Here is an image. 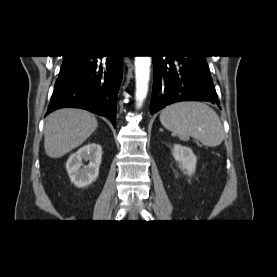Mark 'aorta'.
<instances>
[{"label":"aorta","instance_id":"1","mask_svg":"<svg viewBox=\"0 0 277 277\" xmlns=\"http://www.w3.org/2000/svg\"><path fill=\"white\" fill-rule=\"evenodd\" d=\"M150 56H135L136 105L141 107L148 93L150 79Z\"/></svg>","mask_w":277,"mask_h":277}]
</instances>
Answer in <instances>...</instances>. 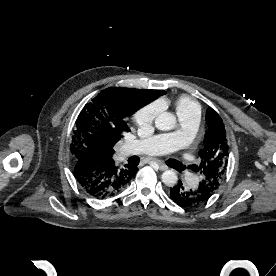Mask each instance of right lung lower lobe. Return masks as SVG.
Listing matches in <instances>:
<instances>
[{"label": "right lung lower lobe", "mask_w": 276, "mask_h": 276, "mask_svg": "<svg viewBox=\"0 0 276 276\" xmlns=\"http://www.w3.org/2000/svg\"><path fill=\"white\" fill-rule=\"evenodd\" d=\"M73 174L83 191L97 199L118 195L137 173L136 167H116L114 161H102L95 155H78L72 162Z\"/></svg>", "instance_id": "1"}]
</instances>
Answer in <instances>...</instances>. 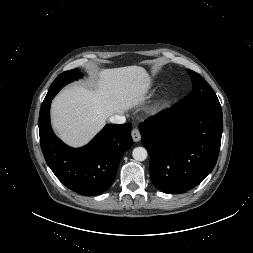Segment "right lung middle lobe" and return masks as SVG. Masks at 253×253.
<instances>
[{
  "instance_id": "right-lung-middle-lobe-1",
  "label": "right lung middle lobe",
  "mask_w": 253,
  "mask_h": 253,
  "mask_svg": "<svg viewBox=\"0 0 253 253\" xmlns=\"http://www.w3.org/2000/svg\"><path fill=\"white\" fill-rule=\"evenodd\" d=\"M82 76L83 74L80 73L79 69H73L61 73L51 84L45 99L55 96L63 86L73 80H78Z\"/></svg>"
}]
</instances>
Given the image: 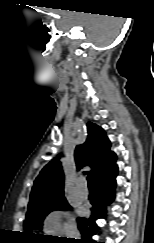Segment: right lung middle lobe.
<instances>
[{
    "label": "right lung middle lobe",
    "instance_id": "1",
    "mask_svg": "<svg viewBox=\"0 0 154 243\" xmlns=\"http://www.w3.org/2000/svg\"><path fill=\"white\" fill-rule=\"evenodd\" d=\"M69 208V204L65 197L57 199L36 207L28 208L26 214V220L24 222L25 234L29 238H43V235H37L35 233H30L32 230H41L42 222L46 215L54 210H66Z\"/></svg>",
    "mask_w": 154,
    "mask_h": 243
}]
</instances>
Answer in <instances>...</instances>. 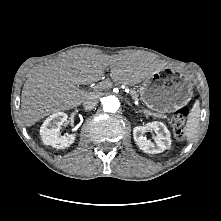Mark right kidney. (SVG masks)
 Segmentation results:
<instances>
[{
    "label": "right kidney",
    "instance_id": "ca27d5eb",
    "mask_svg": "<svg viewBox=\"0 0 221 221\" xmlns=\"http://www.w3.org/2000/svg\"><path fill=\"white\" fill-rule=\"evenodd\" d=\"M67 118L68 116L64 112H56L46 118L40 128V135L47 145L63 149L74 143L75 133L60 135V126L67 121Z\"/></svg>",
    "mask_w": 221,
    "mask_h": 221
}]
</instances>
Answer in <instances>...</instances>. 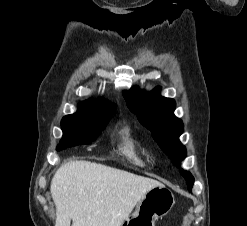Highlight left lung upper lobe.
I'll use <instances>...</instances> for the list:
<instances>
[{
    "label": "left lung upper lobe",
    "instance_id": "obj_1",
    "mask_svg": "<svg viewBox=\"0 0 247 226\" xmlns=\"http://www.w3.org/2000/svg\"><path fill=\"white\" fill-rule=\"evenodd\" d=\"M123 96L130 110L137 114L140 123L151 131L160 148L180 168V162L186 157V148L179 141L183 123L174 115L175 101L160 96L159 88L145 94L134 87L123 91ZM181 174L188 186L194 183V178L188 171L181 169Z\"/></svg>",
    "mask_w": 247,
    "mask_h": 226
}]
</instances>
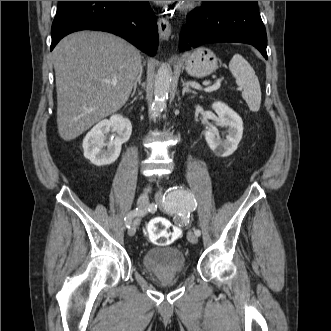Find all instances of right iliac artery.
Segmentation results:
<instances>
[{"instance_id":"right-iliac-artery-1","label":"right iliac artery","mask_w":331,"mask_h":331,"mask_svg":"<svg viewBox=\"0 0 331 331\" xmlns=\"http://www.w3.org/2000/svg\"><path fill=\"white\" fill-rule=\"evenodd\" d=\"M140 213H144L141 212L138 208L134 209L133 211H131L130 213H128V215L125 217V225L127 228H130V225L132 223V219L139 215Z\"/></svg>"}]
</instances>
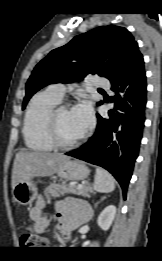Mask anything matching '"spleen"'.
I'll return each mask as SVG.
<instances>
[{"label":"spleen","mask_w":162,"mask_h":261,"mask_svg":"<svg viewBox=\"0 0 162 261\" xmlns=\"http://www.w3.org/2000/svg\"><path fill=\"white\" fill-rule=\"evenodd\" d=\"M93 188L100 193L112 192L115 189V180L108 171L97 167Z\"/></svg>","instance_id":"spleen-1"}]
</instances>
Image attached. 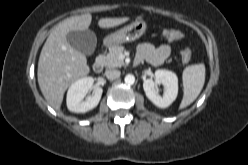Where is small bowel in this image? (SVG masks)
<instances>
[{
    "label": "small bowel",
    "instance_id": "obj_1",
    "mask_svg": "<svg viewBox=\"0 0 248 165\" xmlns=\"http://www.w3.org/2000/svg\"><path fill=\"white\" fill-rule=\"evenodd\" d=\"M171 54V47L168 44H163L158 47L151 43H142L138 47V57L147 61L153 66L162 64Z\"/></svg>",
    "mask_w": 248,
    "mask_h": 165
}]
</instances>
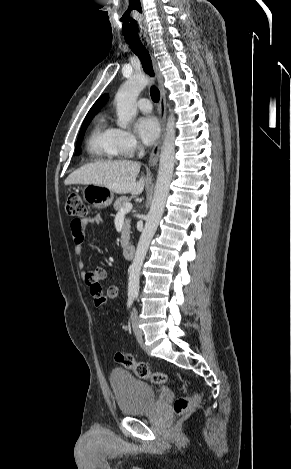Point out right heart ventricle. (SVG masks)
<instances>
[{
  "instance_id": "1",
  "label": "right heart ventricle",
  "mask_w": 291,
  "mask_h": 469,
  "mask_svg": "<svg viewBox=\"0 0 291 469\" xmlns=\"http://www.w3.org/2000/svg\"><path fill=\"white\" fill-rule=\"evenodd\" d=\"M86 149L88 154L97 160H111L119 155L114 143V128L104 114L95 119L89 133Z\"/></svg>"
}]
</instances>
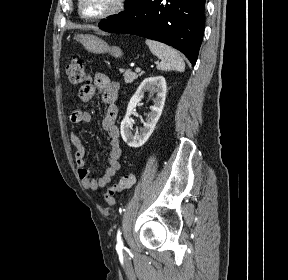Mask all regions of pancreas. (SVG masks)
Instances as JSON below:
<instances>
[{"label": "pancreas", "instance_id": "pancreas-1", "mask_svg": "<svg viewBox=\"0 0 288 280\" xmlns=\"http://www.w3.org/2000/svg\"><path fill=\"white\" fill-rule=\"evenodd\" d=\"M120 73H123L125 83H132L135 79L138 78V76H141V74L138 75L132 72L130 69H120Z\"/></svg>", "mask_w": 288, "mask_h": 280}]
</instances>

■ ■ ■

- [Exercise details]:
Each line from the one containing "Point out right heart ventricle. (SVG masks)" through the last line of the entries above is to be extracted exactly. Pictures are not part of the copy.

- [Response box]:
Point out right heart ventricle. (SVG masks)
<instances>
[{
  "instance_id": "1",
  "label": "right heart ventricle",
  "mask_w": 291,
  "mask_h": 469,
  "mask_svg": "<svg viewBox=\"0 0 291 469\" xmlns=\"http://www.w3.org/2000/svg\"><path fill=\"white\" fill-rule=\"evenodd\" d=\"M86 149L88 154L97 160H111L119 155L114 143V128L104 114L95 119L89 133Z\"/></svg>"
}]
</instances>
Mask all regions of pancreas. (SVG masks)
Instances as JSON below:
<instances>
[{"label": "pancreas", "instance_id": "pancreas-1", "mask_svg": "<svg viewBox=\"0 0 288 280\" xmlns=\"http://www.w3.org/2000/svg\"><path fill=\"white\" fill-rule=\"evenodd\" d=\"M120 73H123L125 83H132L135 79L138 78V76H141V74L138 75L132 72L130 69H120Z\"/></svg>", "mask_w": 288, "mask_h": 280}]
</instances>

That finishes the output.